It seems that many of the posts have missed the point and are not familiar with or have never encountered true parental alienation.
Deadbeat parents are real, abusive spouses are real, parents with a money agenda are real, addicted parents and mentally ill parents exist…
AND aside from those examples, Parental Alienation is real.
My husband and I experienced his son’s mother completely alienate his son from him to be replaced by her new husband 10 years ago. She was angry and hurt over the failed relationship with my husband and was not the most mentally healthy (she showed signs of some OCD and she was quite a “germofobe”) but we didn’t suspect that she was abusive and we were sure she and the step-father weren’t physically abusive. In the end my husband’s 7-year-old son was so frightened of his dad/my husband that he once wet his pants while talking to my husband on the phone. At the time we had never heard of parental alienation and my husband ended up giving up his parental rights to his son because he felt that his presence in his son’s life was causing his son too much stress and that if he was out of the picture his son would be able to live peacefully with his mom and “new” dad. When my husband signed the papers to give up his rights, his ex’s attorney told him it was the most loving and self-sacrificing thing that he could do because the attorney knew their client was not going to stop her campaign to get my husband (and me I suppose) out of their son’s life – and do it at all costs and apparently with complete disregard to what she was doing to her son in the process.
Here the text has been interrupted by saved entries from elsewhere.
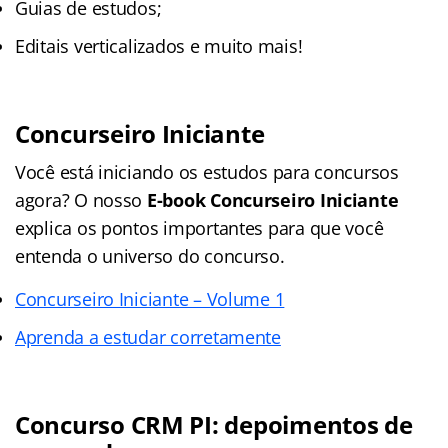
Guias de estudos;
Editais verticalizados e muito mais!
Concurseiro Iniciante
Você está iniciando os estudos para concursos
agora? O nosso
E-book Concurseiro Iniciante
explica os pontos importantes para que você
entenda o universo do concurso.
Concurseiro Iniciante – Volume 1
Aprenda a estudar corretamente
Concurso CRM PI: depoimentos de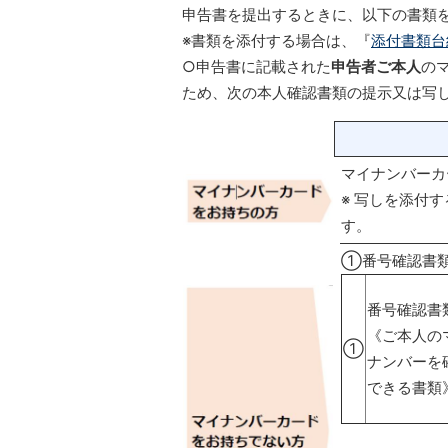
申告書を提出するときに、以下の書類
※書類を添付する場合は、『
添付書類台
○申告書に記載された
申告者ご本人
の
ため、次の本人確認書類の提示又は写
マイナンバーカ
※ 写しを添付
す。
①番号確認書
番号確認書
《ご本人の
①
ナンバーを
できる書類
Had we known then what we have learned now…
I have been learning about parental alienation more recently because my nephew is going through it now. That is how I recognize what happened 10 years ago with poor Max.
I believe PA in its extreme form is fairly rare – but it is such a sick form of child abuse –– and it’s effects on children (even grown ones) is oh so real and devastating.
Children will eventually figure out a bad, abusive, alcoholic or unloving parent but it is not so easy for them to sort out what happens when one parent claims a need to “save” them from another parent that really isn’t doing anything but being a loving parent. I think the “brain washing” is a breakdown of the child’s rational thinking and it becomes easier to go along with the obsessed alienating parent than stand up for the gentle loving parent. But then, to complicate matters, the child may start to resent the alienated (loving) parent for not rescuing them from the alienating (sick) parent who is disrupting their lives with police, child protective services, attorneys, not allowing them to have both parents involved in school and sports (their lives), feeling the hatred, hearing the lies (kids know their parents are lying) and most of all enduring the methods those alienating parents use to manipulate kids’ alienation from the other parent.
In cases of mild alienation, it is hurtful, but kids can survive to figure it out. In cases of moderate alienation kids suffer and may or may not go on to have normal lives but in those rare but real cases of severe parental alienation the kids are truly in danger of having their lives destroyed.
Parents need to remember that they go through a divorce but parents (both of them) ARE the kids lives.
If you are a parent engaging in mild or moderate PA please stop yourself. If you know a parent that is using any form of alienation against the other parent please educate them and help them stop. If you ever see a real case of severe Parental Alienation please do everything in your power to save the child(ren) – they truly need help.